El peso político del expresidente José Luis Rodríguez Zapatero es exactamente el que quiera darle la Moncloa. Zapatero, con escasas simpatías a la derecha y tampoco muchas a la izquierda, que lo quiere presentar como integrante del ‘grupo negocios’ en el mundo del PSOE, sirve a Pedro Sánchez como ministro plenipotenciario, como esos embajadores que usaba Talleyrand para hacer trabajos sucios o excesivamente comprometidos. O como el astuto Putin maneja a su ministro de exteriores, Lavrov, el hombre que nunca sonríe.

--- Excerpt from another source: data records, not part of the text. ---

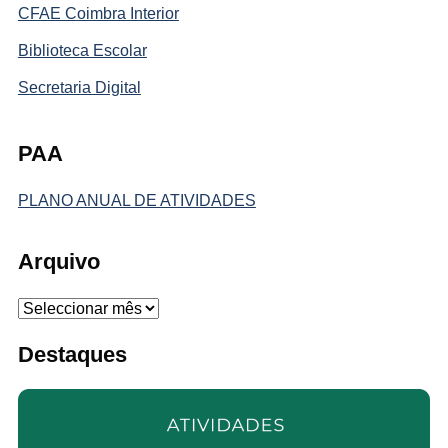
CFAE Coimbra Interior
Biblioteca Escolar
Secretaria Digital
PAA
PLANO ANUAL DE ATIVIDADES
Arquivo
Arquivo
Destaques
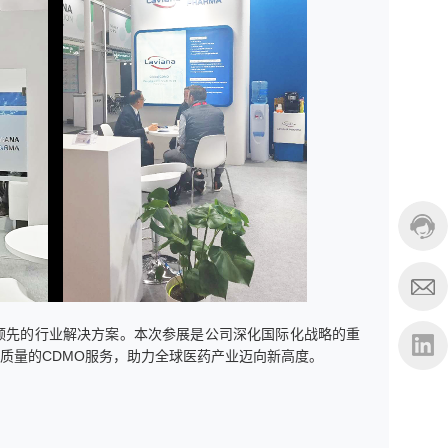
领先的行业解决方案。本次参展是公司深化国际化战略的重
质量的CDMO服务，助力全球医药产业迈向新高度。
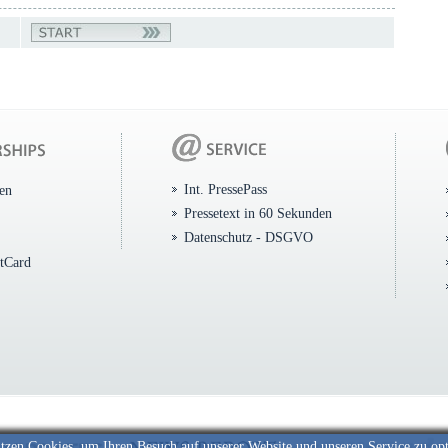
Int. PressePass
ten
Pressetext in 60 Sekunden
Datenschutz - DSGVO
itCard
tzen Cookies, um Ihren Besuch auf unserer Website und unseren Service zu op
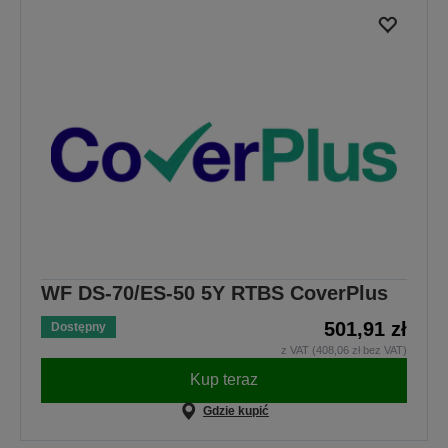
WF DS-70/ES-50 5Y RTBS CoverPlus
501,91 zł
Dostępny
z VAT (408,06 zł bez VAT)
Kup teraz
Gdzie kupić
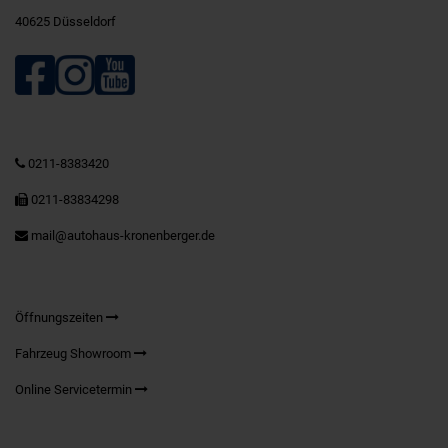
40625 Düsseldorf
0211-8383420
0211-83834298
mail@autohaus-kronenberger.de
Öffnungszeiten
Fahrzeug Showroom
Online Servicetermin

Usando a Zapatero para mantener más o menos discretos contactos internacionales o simplemente políticos, Sánchez muestra que sabe lo que hace: ZP es figura polémica, desgastada, pero aún lo suficientemente enigmática para generar un cierto respeto entre sus críticos, que ya digo que son muchos. Que él, un expresidente del Gobierno central al fin y al cabo, acepte relevar al delincuente (ya ni siquiera presunto) Santos Cerdán en sus contactos en Suiza con Puigdemont muestra hasta qué punto está ZP dispuesto a hacer lo que le manden, sea en Moncloa o en otras instancias de poder político, institucional y quizá económico.

Pero, sobre todo, yo creo que Zapatero es un pararrayos para Sánchez. Mientras lo ataquen a él, a ZP digo, a Santos Cerdán, a Koldo o a Ábalos, por ejemplo, al inquilino de la Moncloa lo dejan en paz. Y todo lo que ZP negocie con Puigdemont, por ejemplo, es lo que sancionará Sánchez cuando llegue el momento de verse personalmente las caras con el expresidente de la Generalitat, que ya he dicho muchas veces que es algo que acabará pasando más pronto que tarde, por mucho escándalo que ese encuentro genere en Madrid.

Primero fue la vicepresidenta Yolanda Díaz, luego Santos Cerdán –imposible borrar esa fotografía–, después Salvador Illa, ahora ZP, mañana Pedro Sánchez, todos en peregrinación a ver a Puigdemont, que se erige en el tótem y el destino. Sigue siendo, y conste que personalmente esto me gusta muy poco, el gran referente de la política española. Dirán lo que quieran –y se dicen muchas cosas–, pero es el árbitro que controla las jugadas. Un árbitro ciertamente anómalo, pero que acapara más de la mitad de las estrategias de comunicación que fabrican desde las asesorías de la Moncloa, que no son pocas.

Hoy, las especulaciones son de qué están hablando Puigdemont, o sea, Junts, y Zapatero, o sea, el Gobierno central en el que ZP no tiene ningún cargo orgánico, pero sí cierto peso. Se trata apenas, nos dicen viajeros frecuentes a la Moncloa, de mantener los vínculos, de aparentar que hay sintonía y diálogo donde solo hay recelos y antipatías, aunque por ambas partes convenga disimularlos. Zapatero es, digan lo que digan los que se empeñan en denigrarlo, un buen componedor. No podemos olvidar que fue el hombre que acabó con ETA, aunque esa afirmación guste más bien poco a la derecha española. Sus críticos se empeñan en atacarlo por su papel apaciguador cerca de la figura democráticamente execrable de Maduro, por sus viajes a la República Dominicana, por lo que dice y por lo que no dice.

Lo conocí bien y lo traté profesionalmente bastante durante un tiempo; incluso publiqué un libro que se tituló ‘el zapaterato’, siendo él presidente del Gobierno. A veces me desconcertaban algunas de las cosas que me decía, que revelaban un profundo desconocimiento de muchos temas básicos. Pero siempre lo consideré, quizás me equivocaba, un hombre honrado, un personaje que luchaba por el Estado aunque tantas veces no supiera bien cómo hacerlo.

Ahora es nuestro hombre en Suiza y Bélgica, es decir, en el fondo, en Waterloo. Y yo, que quisiera que la negociación entre el Estado y Puigdemont saliera bien, quiero esperar mucho de la gestión. No quiero a Puigdemont en la cárcel, pero tampoco humillando a este Estado. Quizás Zapatero, el precursor de Sánchez, lo logre, quién sabe.